■ **EXERCISE OBJECTIVE**:
For the data that follows, return each line unchanged and drop the pictures.

■ **RECORDS SUPPLIED**:
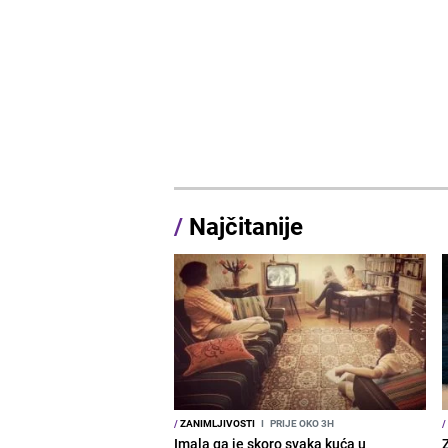
/
Najčitanije
/
ZANIMLJIVOSTI
I
PRIJE OKO 3H
/
Imala ga je skoro svaka kuća u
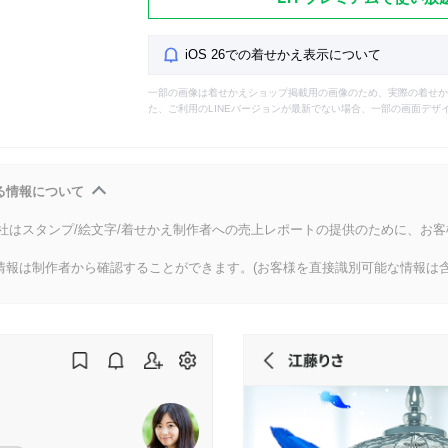
iOS 26での着せかえ表示について
一部の画像は着せかえショップ掲載用の画像のため、実際の着せか
た、ご利用のLINEバージョンが最新でない場合、一部の画面デザ
る情報について
会社はスタンプ/絵文字/着せかえ制作者への売上レポートの提供のために、お
情報は制作者から確認することができます。(お客様を直接識別可能な情報は含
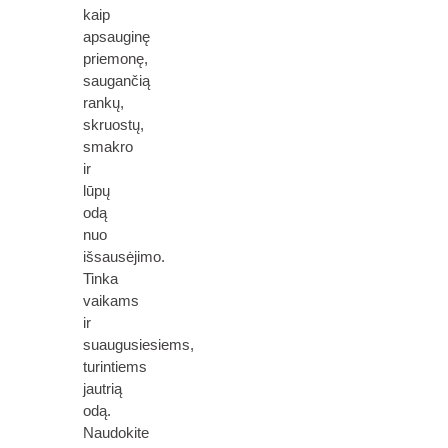
kaip
apsauginę
priemonę,
saugančią
rankų,
skruostų,
smakro
ir
lūpų
odą
nuo
išsausėjimo.
Tinka
vaikams
ir
suaugusiesiems,
turintiems
jautrią
odą.
Naudokite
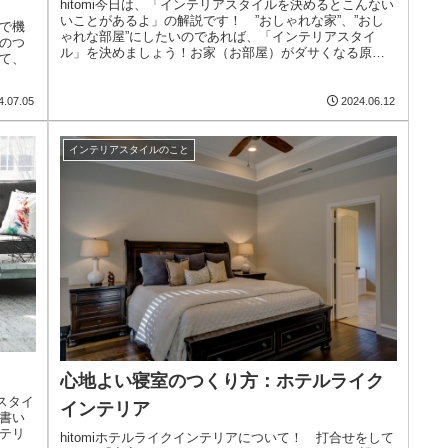
hitomi今日は、「インテリアスタイルを決めるとこんない
いことがあるよ」の解説です！ ”おしゃれな家”、”おし
で機
ゃれな部屋”にしたいのであれば、「インテリアスタイ
のつ
ル」を決めましょう！お家（お部屋）がダサくなる原因
て、
は、家具の統一感がない、配色...
4.07.05
2024.06.12
インテリアスタイルのこと
心地よい寝室のつくり方：ホテルライク
スタイ
インテリア
書い
テリ
hitomiホテルライクインテリアについて！ 打合せをして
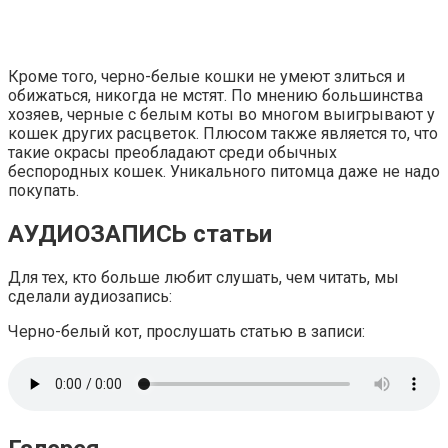
Кроме того, черно-белые кошки не умеют злиться и
обижаться, никогда не мстят. По мнению большинства
хозяев, черные с белым коты во многом выигрывают у
кошек других расцветок. Плюсом также является то, что
такие окрасы преобладают среди обычных
беспородных кошек. Уникального питомца даже не надо
покупать.
АУДИОЗАПИСЬ статьи
Для тех, кто больше любит слушать, чем читать, мы
сделали аудиозапись:
Черно-белый кот, прослушать статью в записи:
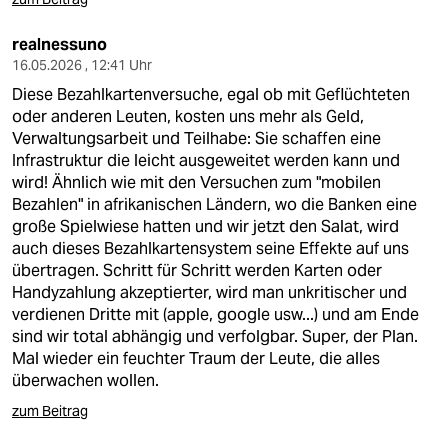
realnessuno
16.05.2026 , 12:41 Uhr
Diese Bezahlkartenversuche, egal ob mit Geflüchteten
oder anderen Leuten, kosten uns mehr als Geld,
Verwaltungsarbeit und Teilhabe: Sie schaffen eine
Infrastruktur die leicht ausgeweitet werden kann und
wird! Ähnlich wie mit den Versuchen zum "mobilen
Bezahlen" in afrikanischen Ländern, wo die Banken eine
große Spielwiese hatten und wir jetzt den Salat, wird
auch dieses Bezahlkartensystem seine Effekte auf uns
übertragen. Schritt für Schritt werden Karten oder
Handyzahlung akzeptierter, wird man unkritischer und
verdienen Dritte mit (apple, google usw...) und am Ende
sind wir total abhängig und verfolgbar. Super, der Plan.
Mal wieder ein feuchter Traum der Leute, die alles
überwachen wollen.
zum Beitrag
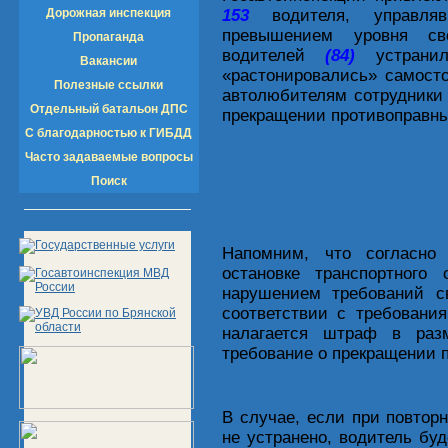
Дорожная инспекция
153
водителя, управляв
превышением уровня све
Пропаганда
водителей
(84)
устранил
Вакансии
«растонировались» самост
Полезные ссылки
автолюбителям сотрудники
Отдельный батальон ДПС
прекращении противоправны
С благодарностью к ГИБДД
Часто задаваемые вопросы
Поиск
Напомним, что согласно 
остановке транспортного
нарушением требований св
соответствии с требовани
налагается штраф в раз
требование о прекращении 
В случае, если при повтор
не устранено, водитель бу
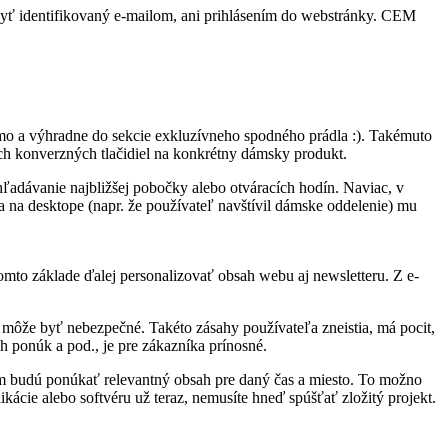
byť identifikovaný e-mailom, ani prihlásením do webstránky. CEM
mo a výhradne do sekcie exkluzívneho spodného prádla :). Takémuto
ch konverzných tlačidiel na konkrétny dámsky produkt.
ľadávanie najbližšej pobočky alebo otváracích hodín. Naviac, v
a na desktope (napr. že používateľ navštívil dámske oddelenie) mu
omto základe ďalej personalizovať obsah webu aj newsletteru. Z e-
môže byť nebezpečné. Takéto zásahy používateľa zneistia, má pocit,
h ponúk a pod., je pre zákazníka prínosné.
 im budú ponúkať relevantný obsah pre daný čas a miesto. To možno
cie alebo softvéru už teraz, nemusíte hneď spúšťať zložitý projekt.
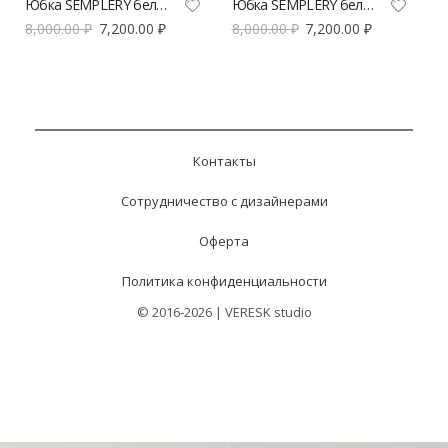
Юбка SEMPLERY бельевая молочная | VERESK studio
Юбка SEMPLERY бельевая шоколадная | VERESK studio
8,000.00
₽
7,200.00
₽
8,000.00
₽
7,200.00
₽
Контакты
Сотрудничество с дизайнерами
Оферта
Политика конфиденциальности
© 2016-2026 | VERESK studio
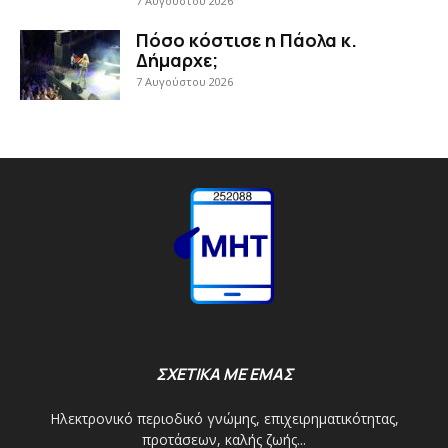
7 Αυγούστου 2026
Πόσο κόστισε η Πάολα κ.
Δήμαρχε;
7 Αυγούστου 2026
ΣΧΕΤΙΚΑ ΜΕ ΕΜΑΣ
Ηλεκτρονικό περιοδικό γνώμης, επιχειρηματικότητας,
προτάσεων, καλής ζωής...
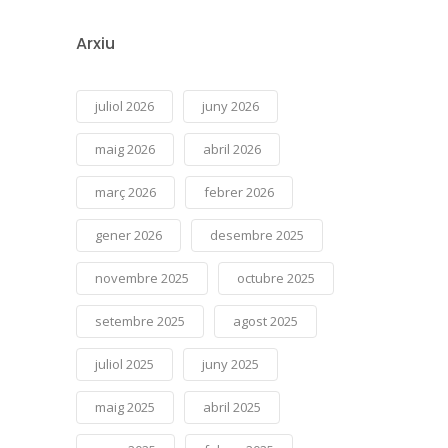
Arxiu
juliol 2026
juny 2026
maig 2026
abril 2026
març 2026
febrer 2026
gener 2026
desembre 2025
novembre 2025
octubre 2025
setembre 2025
agost 2025
juliol 2025
juny 2025
maig 2025
abril 2025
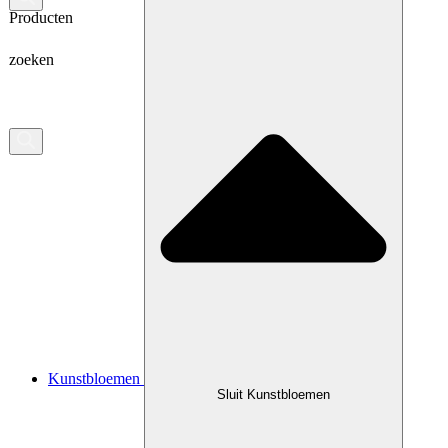
Producten
zoeken
Kunstbloemen
Sluit Kunstbloemen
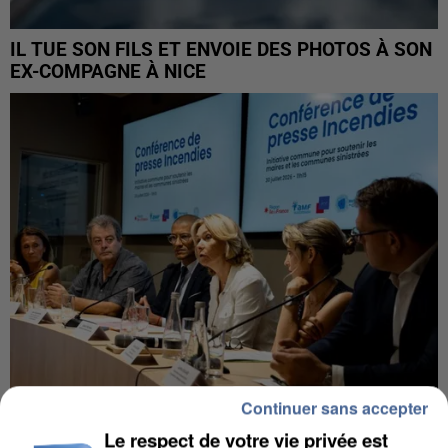
IL TUE SON FILS ET ENVOIE DES PHOTOS À SON
EX-COMPAGNE À NICE
Continuer sans accepter
INCENDIES : L’ÎLE-DE-FRANCE LANCE UN ÉLAN
Le respect de votre vie privée est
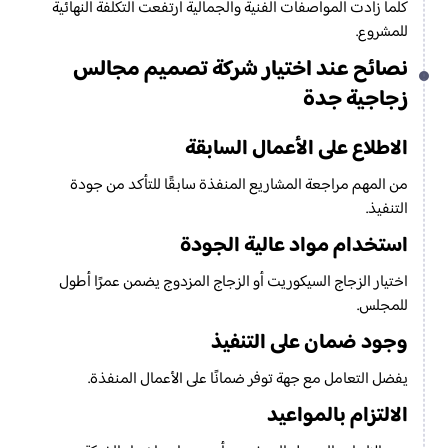
كلما زادت المواصفات الفنية والجمالية ارتفعت التكلفة النهائية
للمشروع.
نصائح عند اختيار شركة تصميم مجالس
زجاجية جدة
الاطلاع على الأعمال السابقة
من المهم مراجعة المشاريع المنفذة سابقًا للتأكد من جودة
التنفيذ.
استخدام مواد عالية الجودة
اختيار الزجاج السيكوريت أو الزجاج المزدوج يضمن عمرًا أطول
للمجلس.
وجود ضمان على التنفيذ
يفضل التعامل مع جهة توفر ضمانًا على الأعمال المنفذة.
الالتزام بالمواعيد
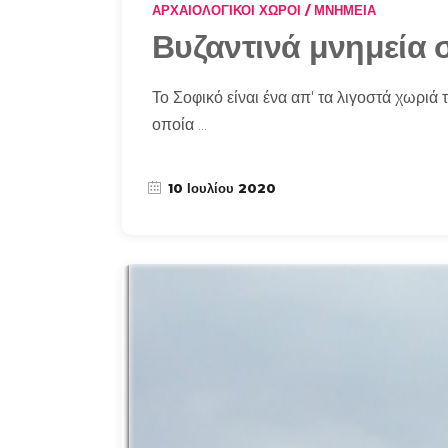
ΑΡΧΑΙΟΛΟΓΙΚΟΊ ΧΏΡΟΙ / ΜΝΗΜΕΊΑ
Βυζαντινά μνημεία 
Το Σοφικό είναι ένα απ' τα λιγοστά χωριά 
οποία
10 Ιουλίου 2020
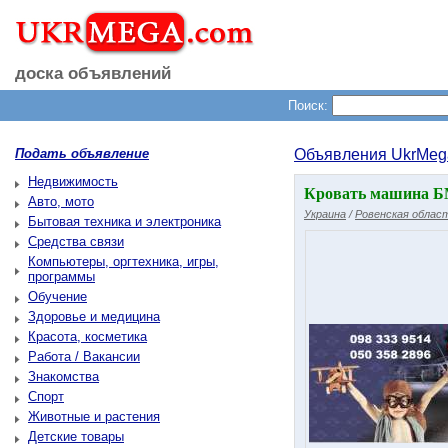
доска объявлений
Поиск:
Подать объявление
Объявления UkrMeg
Недвижимость
Кровать машина Б
Авто, мото
Украина
/
Ровенская облас
Бытовая техника и электроника
Средства связи
Компьютеры, оргтехника, игры,
программы
Обучение
Здоровье и медицина
Красота, косметика
Работа / Вакансии
Знакомства
Спорт
Животные и растения
Детские товары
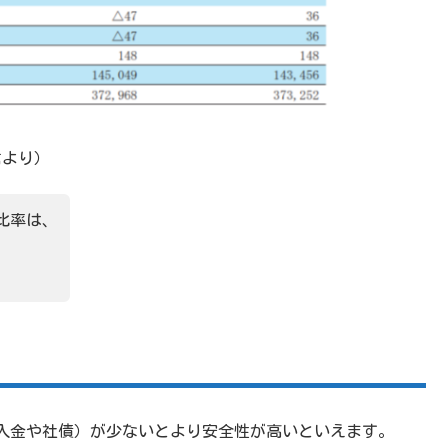
信より）
比率は、
入金や社債）が少ないとより安全性が高いといえます。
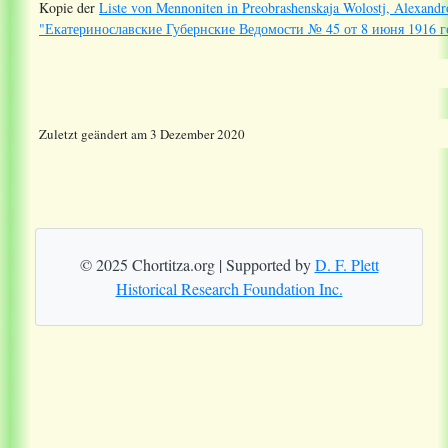
Kopie der
Liste von Mennoniten in Preobrashenskaja Wolostj, Alexandro
"Екатеринославские Губернские Ведомости № 45 от 8 июня 1916 г
Zuletzt geändert am 3 Dezember 2020
© 2025 Chortitza.org | Supported by
D. F. Plett
Historical Research Foundation Inc.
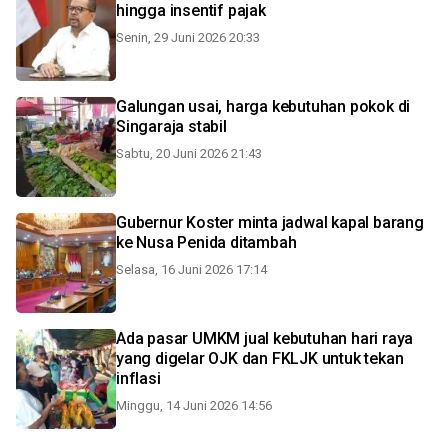
hingga insentif pajak
Senin, 29 Juni 2026 20:33
Galungan usai, harga kebutuhan pokok di
Singaraja stabil
Sabtu, 20 Juni 2026 21:43
Gubernur Koster minta jadwal kapal barang
ke Nusa Penida ditambah
Selasa, 16 Juni 2026 17:14
Ada pasar UMKM jual kebutuhan hari raya
yang digelar OJK dan FKLJK untuk tekan
inflasi
Minggu, 14 Juni 2026 14:56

■ **RESPONSE TO THIS EXERCISE**:
/
Najčitanije
/
ZANIMLJIVOSTI
I
PRIJE OKO 3H
/
Imala ga je skoro svaka kuća u
iOS 26での着せかえ表示について
一部の画像は着せかえショップ掲載用の画像のため、実際の着せか
た、ご利用のLINEバージョンが最新でない場合、一部の画面デザ
る情報について
会社はスタンプ/絵文字/着せかえ制作者への売上レポートの提供のために、お
情報は制作者から確認することができます。(お客様を直接識別可能な情報は含
kaip
apsauginę
priemonę,
saugančią
rankų,
skruostų,
smakro
ir
lūpų
odą
nuo
išsausėjimo.
Tinka
vaikams
ir
suaugusiesiems,
turintiems
jautrią
odą.
Naudokite
hitomi今日は、「インテリアスタイルを決めるとこんない
いことがあるよ」の解説です！ ”おしゃれな家”、”おし
で機
ゃれな部屋”にしたいのであれば、「インテリアスタイ
のつ
ル」を決めましょう！お家（お部屋）がダサくなる原因
て、
は、家具の統一感がない、配色...
4.07.05
2024.06.12
インテリアスタイルのこと
心地よい寝室のつくり方：ホテルライク
スタイ
インテリア
書い
テリ
hitomiホテルライクインテリアについて！ 打合せをして
Кроме того, черно-белые кошки не умеют злиться и
обижаться, никогда не мстят. По мнению большинства
хозяев, черные с белым коты во многом выигрывают у
кошек других расцветок. Плюсом также является то, что
такие окрасы преобладают среди обычных
беспородных кошек. Уникального питомца даже не надо
покупать.
АУДИОЗАПИСЬ статьи
Для тех, кто больше любит слушать, чем читать, мы
сделали аудиозапись:
Черно-белый кот, прослушать статью в записи:
realnessuno
16.05.2026 , 12:41 Uhr
Diese Bezahlkartenversuche, egal ob mit Geflüchteten
oder anderen Leuten, kosten uns mehr als Geld,
Verwaltungsarbeit und Teilhabe: Sie schaffen eine
Infrastruktur die leicht ausgeweitet werden kann und
wird! Ähnlich wie mit den Versuchen zum "mobilen
Bezahlen" in afrikanischen Ländern, wo die Banken eine
große Spielwiese hatten und wir jetzt den Salat, wird
auch dieses Bezahlkartensystem seine Effekte auf uns
übertragen. Schritt für Schritt werden Karten oder
Handyzahlung akzeptierter, wird man unkritischer und
verdienen Dritte mit (apple, google usw...) und am Ende
sind wir total abhängig und verfolgbar. Super, der Plan.
Mal wieder ein feuchter Traum der Leute, die alles
überwachen wollen.
zum Beitrag
Дорожная инспекция
153
водителя, управляв
превышением уровня све
Пропаганда
водителей
(84)
устранил
Вакансии
«растонировались» самост
Полезные ссылки
автолюбителям сотрудники
Отдельный батальон ДПС
прекращении противоправны
С благодарностью к ГИБДД
Часто задаваемые вопросы
Поиск
Напомним, что согласно 
остановке транспортного
нарушением требований св
соответствии с требовани
налагается штраф в раз
требование о прекращении 
В случае, если при повтор
не устранено, водитель бу
byť identifikovaný e-mailom, ani prihlásením do webstránky. CEM
mo a výhradne do sekcie exkluzívneho spodného prádla :). Takémuto
ch konverzných tlačidiel na konkrétny dámsky produkt.
ľadávanie najbližšej pobočky alebo otváracích hodín. Naviac, v
a na desktope (napr. že používateľ navštívil dámske oddelenie) mu
omto základe ďalej personalizovať obsah webu aj newsletteru. Z e-
môže byť nebezpečné. Takéto zásahy používateľa zneistia, má pocit,
h ponúk a pod., je pre zákazníka prínosné.
 im budú ponúkať relevantný obsah pre daný čas a miesto. To možno
cie alebo softvéru už teraz, nemusíte hneď spúšťať zložitý projekt.
Юбка SEMPLERY бельевая молочная | VERESK studio
Юбка SEMPLERY бельевая шоколадная | VERESK studio
8,000.00
₽
7,200.00
₽
8,000.00
₽
7,200.00
₽
Контакты
Сотрудничество с дизайнерами
Оферта
Политика конфиденциальности
© 2016-2026 | VERESK studio
7 Αυγούστου 2026
Πόσο κόστισε η Πάολα κ.
Δήμαρχε;
7 Αυγούστου 2026
ΣΧΕΤΙΚΑ ΜΕ ΕΜΑΣ
Ηλεκτρονικό περιοδικό γνώμης, επιχειρηματικότητας,
προτάσεων, καλής ζωής...
Arxiu
juliol 2026
juny 2026
maig 2026
abril 2026
març 2026
febrer 2026
gener 2026
desembre 2025
novembre 2025
octubre 2025
setembre 2025
agost 2025
juliol 2025
juny 2025
maig 2025
abril 2025
Producten
zoeken
Kunstbloemen
Sluit Kunstbloemen
IL TUE SON FILS ET ENVOIE DES PHOTOS À SON
EX-COMPAGNE À NICE
Continuer sans accepter
INCENDIES : L’ÎLE-DE-FRANCE LANCE UN ÉLAN
Le respect de votre vie privée est
كلما زادت المواصفات الفنية والجمالية ارتفعت التكلفة النهائية
للمشروع.
نصائح عند اختيار شركة تصميم مجالس
زجاجية جدة
الاطلاع على الأعمال السابقة
من المهم مراجعة المشاريع المنفذة سابقًا للتأكد من جودة
التنفيذ.
استخدام مواد عالية الجودة
اختيار الزجاج السيكوريت أو الزجاج المزدوج يضمن عمرًا أطول
للمجلس.
وجود ضمان على التنفيذ
يفضل التعامل مع جهة توفر ضمانًا على الأعمال المنفذة.
الالتزام بالمواعيد
ΑΡΧΑΙΟΛΟΓΙΚΟΊ ΧΏΡΟΙ / ΜΝΗΜΕΊΑ
Βυζαντινά μνημεία 
Το Σοφικό είναι ένα απ' τα λιγοστά χωριά 
οποία
10 Ιουλίου 2020
доска объявлений
Поиск:
Подать объявление
Объявления UkrMeg
Недвижимость
Кровать машина Б
Авто, мото
Украина
/
Ровенская облас
Бытовая техника и электроника
Средства связи
Компьютеры, оргтехника, игры,
программы
Обучение
Здоровье и медицина
Красота, косметика
Работа / Вакансии
Знакомства
Спорт
Животные и растения
Детские товары
信より）
比率は、
入金や社債）が少ないとより安全性が高いといえます。
Kopie der
Liste von Mennoniten in Preobrashenskaja Wolostj, Alexandro
"Екатеринославские Губернские Ведомости № 45 от 8 июня 1916 г
Zuletzt geändert am 3 Dezember 2020
© 2025 Chortitza.org | Supported by
D. F. Plett
Historical Research Foundation Inc.
hingga insentif pajak
Senin, 29 Juni 2026 20:33
Galungan usai, harga kebutuhan pokok di
Singaraja stabil
Sabtu, 20 Juni 2026 21:43
Gubernur Koster minta jadwal kapal barang
ke Nusa Penida ditambah
Selasa, 16 Juni 2026 17:14
Ada pasar UMKM jual kebutuhan hari raya
yang digelar OJK dan FKLJK untuk tekan
inflasi
Minggu, 14 Juni 2026 14:56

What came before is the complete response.